Dataset records:

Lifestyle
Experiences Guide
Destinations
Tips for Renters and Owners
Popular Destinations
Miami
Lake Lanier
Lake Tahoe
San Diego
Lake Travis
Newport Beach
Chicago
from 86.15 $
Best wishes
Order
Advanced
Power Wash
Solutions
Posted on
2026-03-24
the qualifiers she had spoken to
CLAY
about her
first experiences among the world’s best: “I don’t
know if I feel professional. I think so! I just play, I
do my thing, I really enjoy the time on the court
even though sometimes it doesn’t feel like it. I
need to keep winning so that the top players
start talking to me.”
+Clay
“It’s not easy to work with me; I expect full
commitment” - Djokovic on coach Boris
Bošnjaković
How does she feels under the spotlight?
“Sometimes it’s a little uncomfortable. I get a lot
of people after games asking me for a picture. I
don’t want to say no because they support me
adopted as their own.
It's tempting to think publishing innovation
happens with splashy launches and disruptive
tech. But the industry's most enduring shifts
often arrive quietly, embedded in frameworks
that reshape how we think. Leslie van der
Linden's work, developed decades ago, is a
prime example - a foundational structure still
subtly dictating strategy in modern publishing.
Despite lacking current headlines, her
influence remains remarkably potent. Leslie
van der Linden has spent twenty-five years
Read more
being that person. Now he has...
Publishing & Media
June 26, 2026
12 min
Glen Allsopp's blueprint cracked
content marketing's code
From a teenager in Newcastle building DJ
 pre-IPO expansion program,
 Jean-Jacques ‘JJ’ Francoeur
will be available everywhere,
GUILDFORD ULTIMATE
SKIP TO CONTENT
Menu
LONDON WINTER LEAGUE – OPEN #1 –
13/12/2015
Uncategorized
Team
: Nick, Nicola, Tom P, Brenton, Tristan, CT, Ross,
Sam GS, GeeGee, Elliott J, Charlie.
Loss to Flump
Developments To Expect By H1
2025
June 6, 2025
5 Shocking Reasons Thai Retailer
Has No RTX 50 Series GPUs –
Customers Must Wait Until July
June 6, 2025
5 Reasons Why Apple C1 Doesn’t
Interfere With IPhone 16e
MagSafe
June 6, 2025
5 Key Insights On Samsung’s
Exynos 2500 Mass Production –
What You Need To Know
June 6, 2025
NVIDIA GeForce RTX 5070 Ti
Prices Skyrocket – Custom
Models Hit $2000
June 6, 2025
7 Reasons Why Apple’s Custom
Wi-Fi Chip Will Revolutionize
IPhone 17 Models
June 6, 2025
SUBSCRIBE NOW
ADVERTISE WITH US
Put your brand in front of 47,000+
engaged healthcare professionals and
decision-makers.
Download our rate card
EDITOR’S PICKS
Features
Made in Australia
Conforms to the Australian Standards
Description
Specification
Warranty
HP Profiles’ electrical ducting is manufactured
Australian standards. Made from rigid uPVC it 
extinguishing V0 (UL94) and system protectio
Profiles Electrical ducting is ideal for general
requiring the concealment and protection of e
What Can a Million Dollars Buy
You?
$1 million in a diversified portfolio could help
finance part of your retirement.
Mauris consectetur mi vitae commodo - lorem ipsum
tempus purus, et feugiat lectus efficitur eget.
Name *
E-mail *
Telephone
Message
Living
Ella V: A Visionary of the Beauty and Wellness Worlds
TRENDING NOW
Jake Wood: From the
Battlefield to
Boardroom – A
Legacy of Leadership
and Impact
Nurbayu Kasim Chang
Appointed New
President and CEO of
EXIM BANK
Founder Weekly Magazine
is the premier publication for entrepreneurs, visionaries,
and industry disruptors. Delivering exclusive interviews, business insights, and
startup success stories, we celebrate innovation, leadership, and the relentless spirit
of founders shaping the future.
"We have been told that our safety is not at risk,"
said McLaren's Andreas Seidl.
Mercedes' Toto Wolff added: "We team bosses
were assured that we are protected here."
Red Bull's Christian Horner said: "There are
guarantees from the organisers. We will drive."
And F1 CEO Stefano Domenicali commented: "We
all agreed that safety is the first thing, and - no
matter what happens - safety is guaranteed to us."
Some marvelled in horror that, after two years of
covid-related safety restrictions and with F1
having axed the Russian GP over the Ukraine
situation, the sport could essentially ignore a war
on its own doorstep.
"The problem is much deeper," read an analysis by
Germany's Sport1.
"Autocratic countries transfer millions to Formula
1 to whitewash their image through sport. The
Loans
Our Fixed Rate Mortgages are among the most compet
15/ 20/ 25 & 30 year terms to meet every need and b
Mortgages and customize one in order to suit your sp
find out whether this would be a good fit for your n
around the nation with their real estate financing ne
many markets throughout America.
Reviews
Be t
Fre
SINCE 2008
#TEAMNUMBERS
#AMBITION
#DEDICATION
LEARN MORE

What to work on: Wherever "ducting" appears in a line of the entries, copy that line.

Response for this exercise:
HP Profiles’ electrical ducting is manufactured
Profiles Electrical ducting is ideal for general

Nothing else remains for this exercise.